Menurut beberapa sumber, lirik dari lagu Indonesia Raya pertama kali dicetak oleh koran Sin Po dengan judul awalnya Indonesia, yang kemudian mengalami perubahan dan pada akhirnya menjadi Indonesia Raya.
Kehidupan Wage selepas memperdengarkan Indonesia Raya dalam Kongres Pemuda Kedua membuat kehidupannya semakin diawasi oleh Belanda. Sepak terjangnya tidak seperti para aktivis perjuangan lainnya yang cenderung meledak-ledak, membuat Belanda memberikan perhatian khusus kepada Wage. Indonesia Raya pun kemudian dilarang untuk diperdengarkan kepada rakyat Indonesia, karena ketakutan dan kekhawatiran Belanda bahwa lagu dan lirik tersebut bisa memancing api semangat perlawanan kepada penjajah saat itu.
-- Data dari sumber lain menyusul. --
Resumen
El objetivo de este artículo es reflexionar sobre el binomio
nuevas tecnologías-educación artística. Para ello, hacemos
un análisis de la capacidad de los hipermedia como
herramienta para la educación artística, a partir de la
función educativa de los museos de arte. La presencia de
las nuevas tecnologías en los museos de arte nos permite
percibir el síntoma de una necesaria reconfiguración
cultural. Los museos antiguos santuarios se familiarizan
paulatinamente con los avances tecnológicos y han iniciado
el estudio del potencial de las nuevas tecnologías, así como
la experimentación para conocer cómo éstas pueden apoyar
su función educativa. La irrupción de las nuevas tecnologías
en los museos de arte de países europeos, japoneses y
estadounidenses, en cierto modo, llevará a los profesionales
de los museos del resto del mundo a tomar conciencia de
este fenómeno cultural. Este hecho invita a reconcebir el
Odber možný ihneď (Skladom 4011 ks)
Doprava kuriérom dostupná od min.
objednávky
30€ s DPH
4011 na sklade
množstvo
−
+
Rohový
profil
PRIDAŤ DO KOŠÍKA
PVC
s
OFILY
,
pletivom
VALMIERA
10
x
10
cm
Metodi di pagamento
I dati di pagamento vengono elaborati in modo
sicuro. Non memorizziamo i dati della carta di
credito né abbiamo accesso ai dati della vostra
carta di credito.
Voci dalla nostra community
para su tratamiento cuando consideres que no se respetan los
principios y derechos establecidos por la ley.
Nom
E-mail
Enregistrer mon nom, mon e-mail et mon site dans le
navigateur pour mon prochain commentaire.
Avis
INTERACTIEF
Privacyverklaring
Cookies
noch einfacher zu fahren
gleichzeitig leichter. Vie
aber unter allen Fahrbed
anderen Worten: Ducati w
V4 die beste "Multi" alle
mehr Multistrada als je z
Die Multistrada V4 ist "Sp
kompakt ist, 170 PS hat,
Koran Sin Po pun juga dilarang untuk menerbitkan kembali lirik dari lagu itu.
Perjuangan Wage melukiskan kecintaannya terhadap Indonesia lewat musiknya harus berakhir saat kondisi kesehatannya menurun, hingga pada 17 Agustus 1938 tepat di Rabu Wage, Wage Rudolf Supratman menghembuskan nafasnya yang terakhir di rumah kediaman kakak sulungnya Roekijem di Surabaya. (dd)
(wd)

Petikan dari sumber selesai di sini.